> _Exercise directions_:
All lines in the records below that hold "Thapa" are to be shown.

Provided data below:

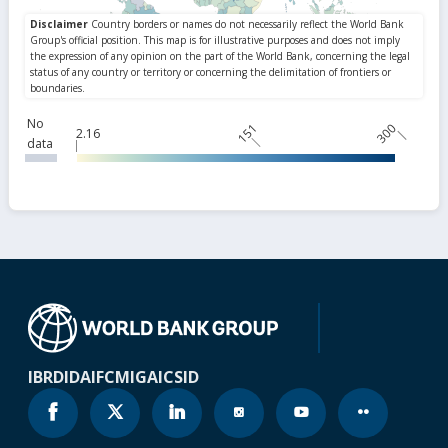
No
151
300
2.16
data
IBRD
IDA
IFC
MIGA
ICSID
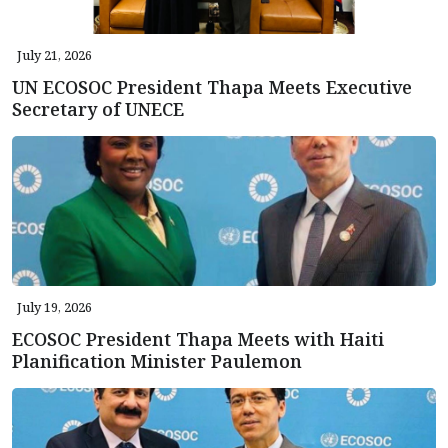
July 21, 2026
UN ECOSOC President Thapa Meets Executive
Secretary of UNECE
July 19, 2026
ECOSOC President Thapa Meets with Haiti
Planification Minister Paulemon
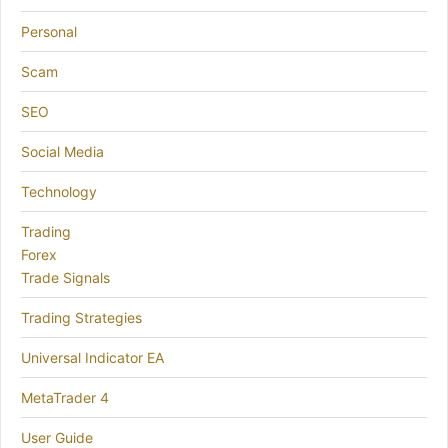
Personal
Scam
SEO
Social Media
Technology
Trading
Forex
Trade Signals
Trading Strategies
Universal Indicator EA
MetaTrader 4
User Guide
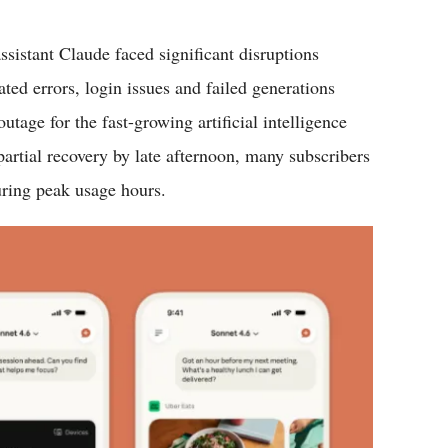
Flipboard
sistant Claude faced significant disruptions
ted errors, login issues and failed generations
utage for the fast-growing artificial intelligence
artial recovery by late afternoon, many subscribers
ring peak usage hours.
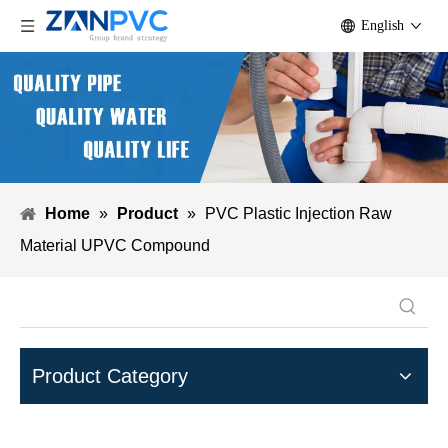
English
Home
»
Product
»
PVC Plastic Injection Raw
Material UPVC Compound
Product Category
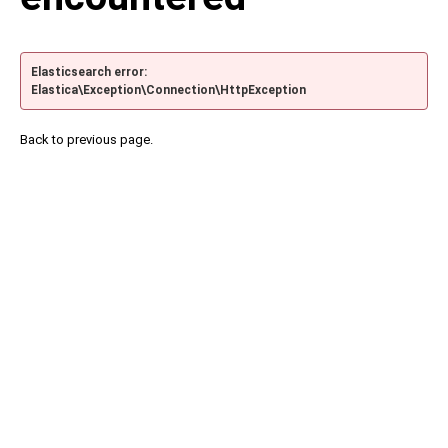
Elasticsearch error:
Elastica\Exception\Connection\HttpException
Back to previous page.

End of Provided data.

> _Written solution_:
UN ECOSOC President Thapa Meets Executive
ECOSOC President Thapa Meets with Haiti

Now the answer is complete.